TASK: In duplicating the lines below, keep every word unchanged and drop the pictures.

= Beginning of Section =

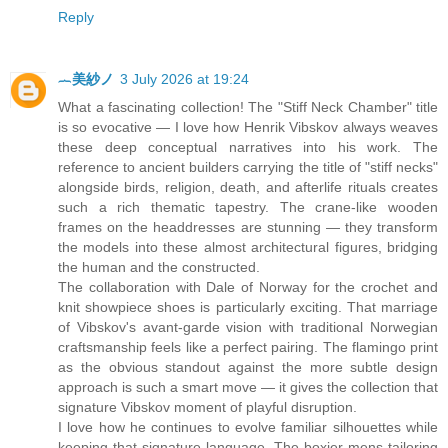
Reply
︷美紗ノ
3 July 2026 at 19:24
What a fascinating collection! The "Stiff Neck Chamber" title
is so evocative — I love how Henrik Vibskov always weaves
these deep conceptual narratives into his work. The
reference to ancient builders carrying the title of "stiff necks"
alongside birds, religion, death, and afterlife rituals creates
such a rich thematic tapestry. The crane-like wooden
frames on the headdresses are stunning — they transform
the models into these almost architectural figures, bridging
the human and the constructed.
The collaboration with Dale of Norway for the crochet and
knit showpiece shoes is particularly exciting. That marriage
of Vibskov's avant-garde vision with traditional Norwegian
craftsmanship feels like a perfect pairing. The flamingo print
as the obvious standout against the more subtle design
approach is such a smart move — it gives the collection that
signature Vibskov moment of playful disruption.
I love how he continues to evolve familiar silhouettes while
keeping that signature language. The boxier mens tailoring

= End of Section =

ANSWER FOR THIS EXERCISE:
Reply
︷美紗ノ
3 July 2026 at 19:24
What a fascinating collection! The "Stiff Neck Chamber" title
is so evocative — I love how Henrik Vibskov always weaves
these deep conceptual narratives into his work. The
reference to ancient builders carrying the title of "stiff necks"
alongside birds, religion, death, and afterlife rituals creates
such a rich thematic tapestry. The crane-like wooden
frames on the headdresses are stunning — they transform
the models into these almost architectural figures, bridging
the human and the constructed.
The collaboration with Dale of Norway for the crochet and
knit showpiece shoes is particularly exciting. That marriage
of Vibskov's avant-garde vision with traditional Norwegian
craftsmanship feels like a perfect pairing. The flamingo print
as the obvious standout against the more subtle design
approach is such a smart move — it gives the collection that
signature Vibskov moment of playful disruption.
I love how he continues to evolve familiar silhouettes while
keeping that signature language. The boxier mens tailoring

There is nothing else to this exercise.